Of all the services that AI can provide in the fight against global warming and decarbonization, a concrete and operational use case for businesses stands out: AI can make it easier for businesses to comply with the CSRD directive. As we know, the European Commission’s aim with this set of rules is to harmonize companies’ sustainability reporting and improve the comparability and quality of published ESG data. This is a very positive step in principle, but it could prove to be a headache for companies. Compared with the previous directive of 2014 (Non-Financial Reporting Directive - NFRD), the CSRD will gradually apply between 2024 and 2028 to a much larger number of companies (including all companies listed on European regulated markets). It imposes standardization for reporting obligations, the publication of a sustainable development report in a compulsory digital format as part of the management report, and the compulsory verification of information by a statutory auditor or an independent third-party body.
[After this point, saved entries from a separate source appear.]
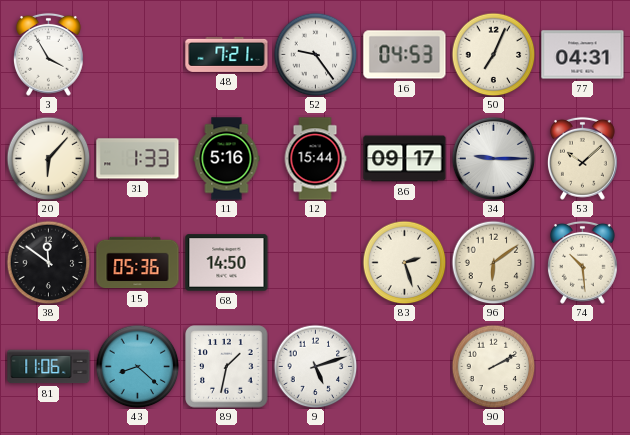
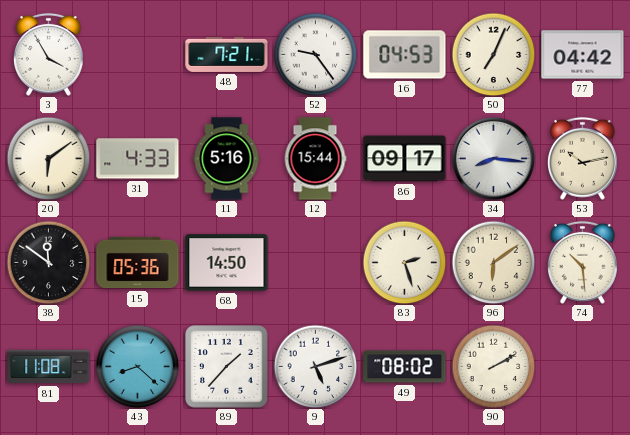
77: 04:31 -> 04:42
20: 6:07 -> 6:09
31: 1:33 -> 4:33
34: 9:15 -> 8:16
53: 10:08 -> 10:13
81: 11:06 -> 11:08
89: 1:32 -> 1:37
49: none -> 08:02
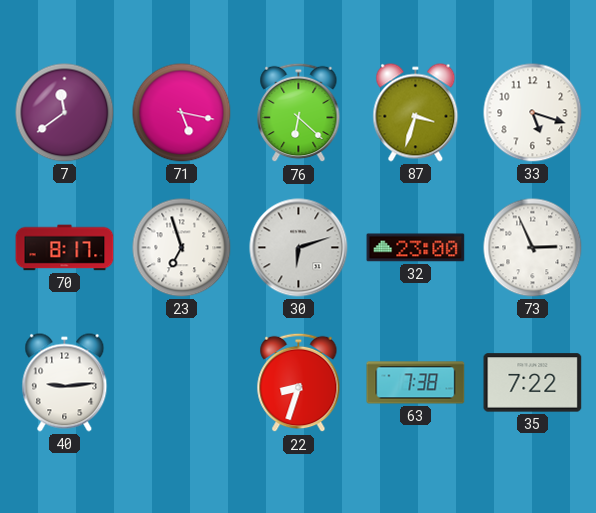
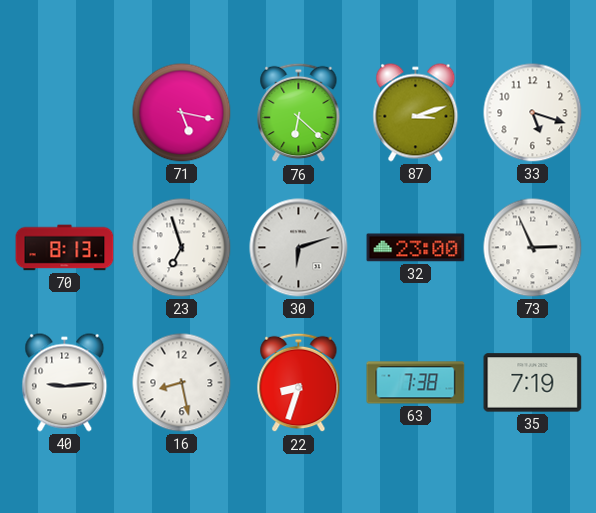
7: 11:39 -> none
87: 3:33 -> 3:12
70: 8:17 -> 8:13
16: none -> 8:28
35: 7:22 -> 7:19
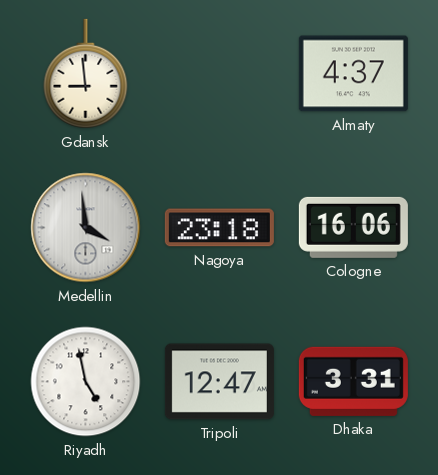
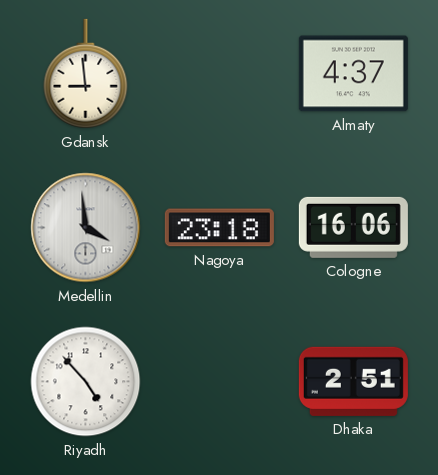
Riyadh: 4:58 -> 4:53
Tripoli: 12:47 -> none
Dhaka: 3:31 -> 2:51
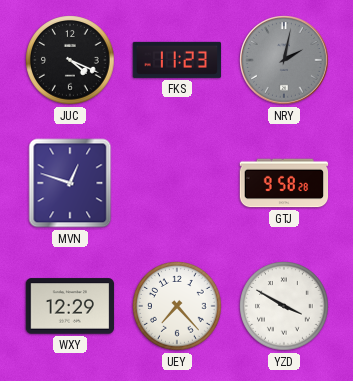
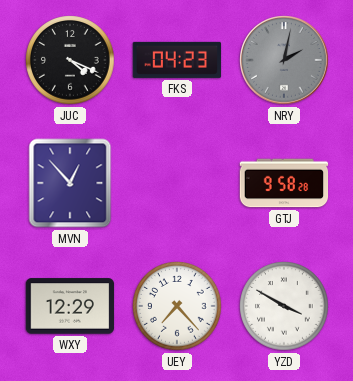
FKS: 11:23 -> 04:23
MVN: 12:48 -> 12:53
As a result, many French companies are now required to publish detailed information on their environmental, social, and governance risks, opportunities, and impacts. The cornerstone of the CSRD is ‘double materiality’, in other words, the obligation for companies to publish information on the impact of sustainability issues on their financial performance, but also on their own impact on the environment and society. In total, almost 1,200 indicators must be provided, in the form of figures or written content, on a wide range of subjects such as the level and scale of its greenhouse gas emissions and the efforts made to reduce them, as well as working conditions, diversity, inclusion and the role and operation of its governance bodies.
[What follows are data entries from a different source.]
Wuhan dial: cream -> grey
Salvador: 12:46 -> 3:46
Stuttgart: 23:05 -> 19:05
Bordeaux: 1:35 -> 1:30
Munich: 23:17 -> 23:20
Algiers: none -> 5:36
AI and generative AI tools will therefore be essential throughout the process of gathering, analyzing, and formatting information. An AI tool can, for example, download a huge amount of a sector’s extra-financial reports to help identify benchmarks and key issues, without the need for exhausting and time-consuming research. Generative AI can also pre-write the content, since some CSRD indicators are to be written, and generate the first versions of the sustainability report based on the corpus of data from ‘healthy’ companies on which it has been trained.
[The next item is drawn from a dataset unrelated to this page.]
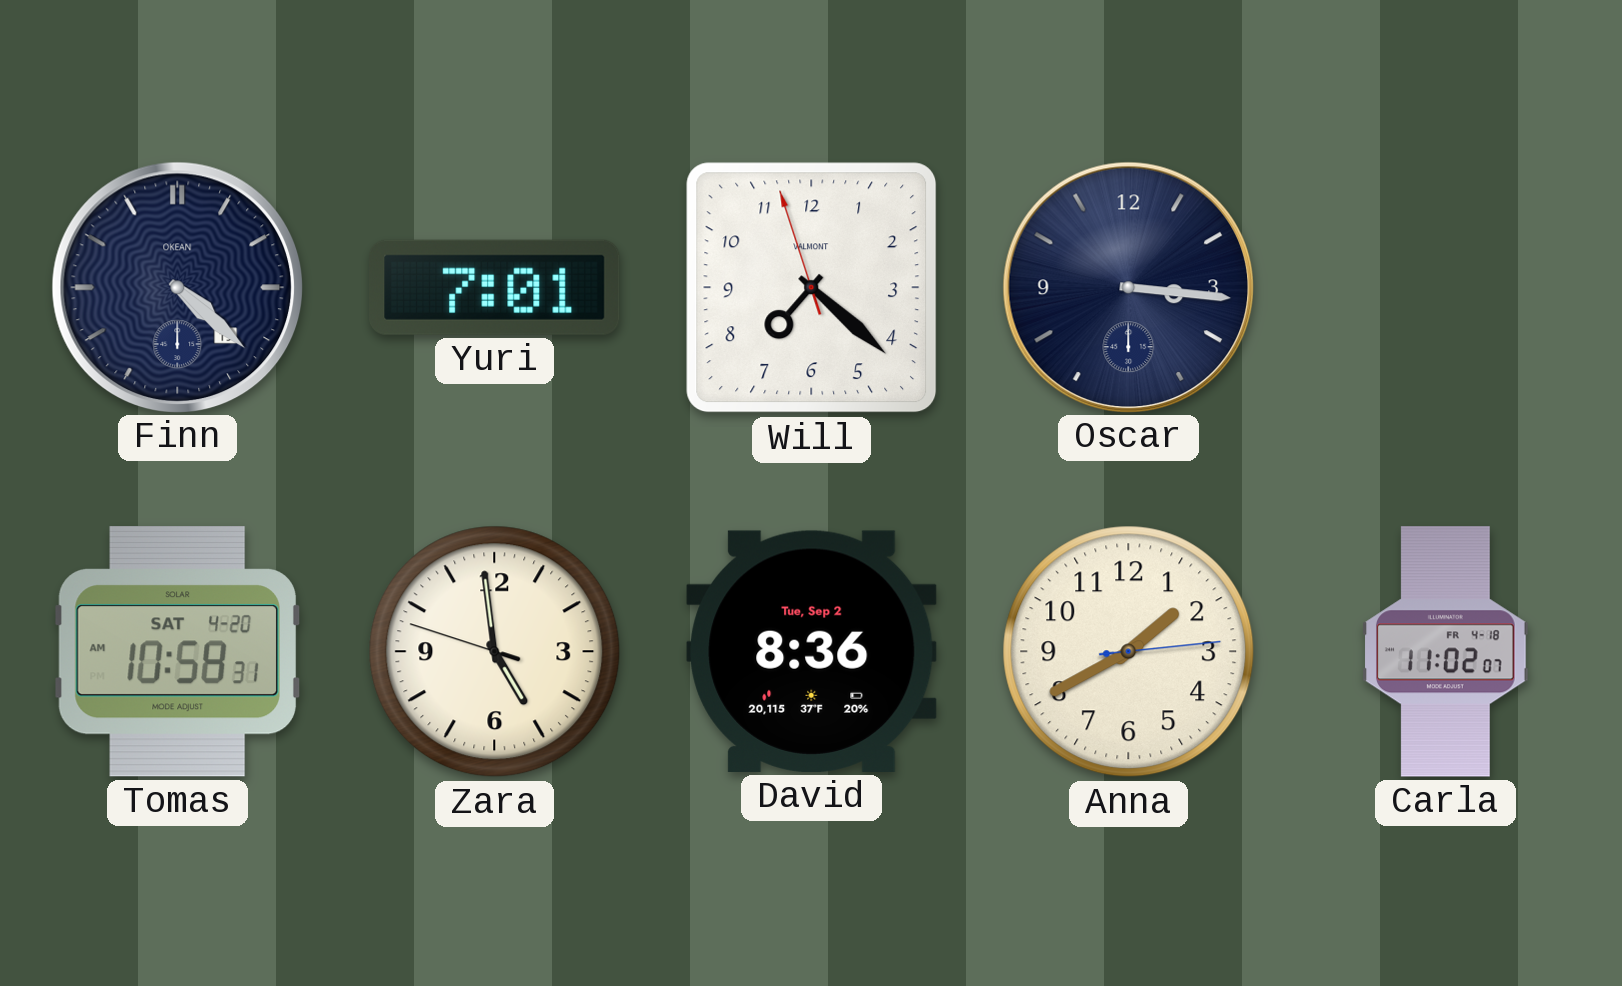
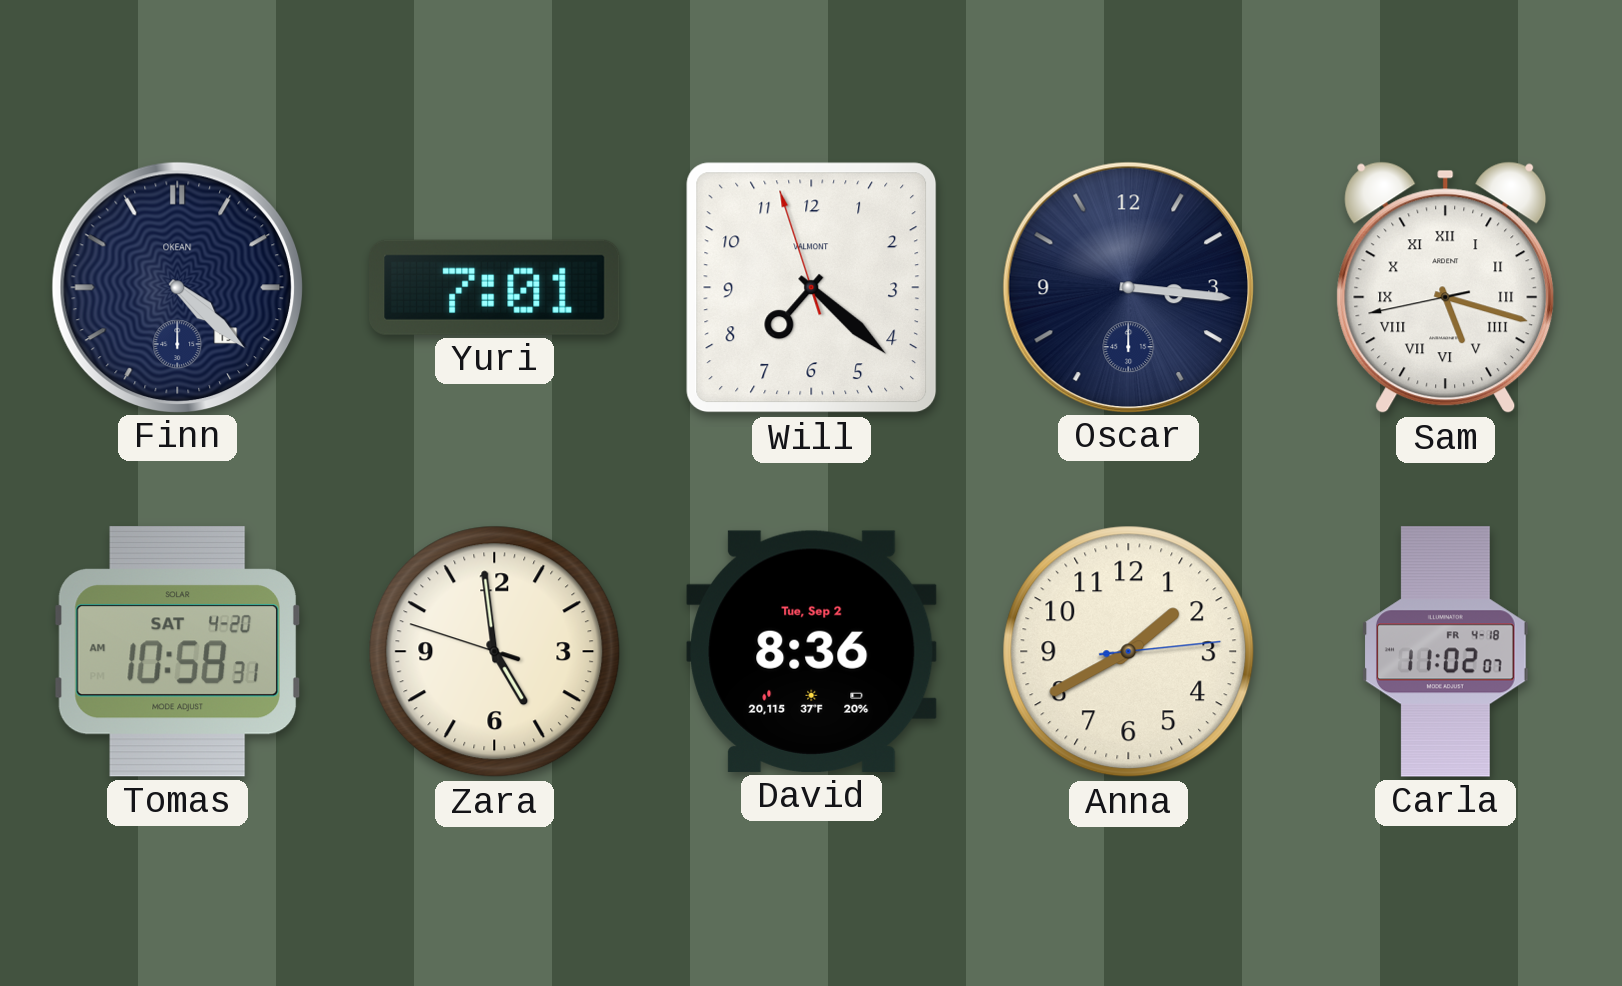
Sam: none -> 5:17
Thanks to ‘fuzzy matching’, an algorithmic process based on the approximate correspondence of data, it will be possible to process the company’s huge amount of data and ‘pre-wire’ it to the 1,200 indicators of the CSRD. However, this implies putting in place tools to identify reliable, precise, and accurate data, because, as we have clearly understood, the exercise does not simply consist of publishing raw data, but verifiable data. In other words, this means adopting a responsible approach to AI in terms of controlling sources (indicating pdf sources or use cases used, etc.) and making quantified indicators or content explicit, particularly in terms of the company’s preparedness and adaptation to climate change.
CSRD therefore requires a global process for putting the company’s sustainability data and scenarios in order, which only ‘scaled’ and responsible AI can make more reliable, faster and more operational.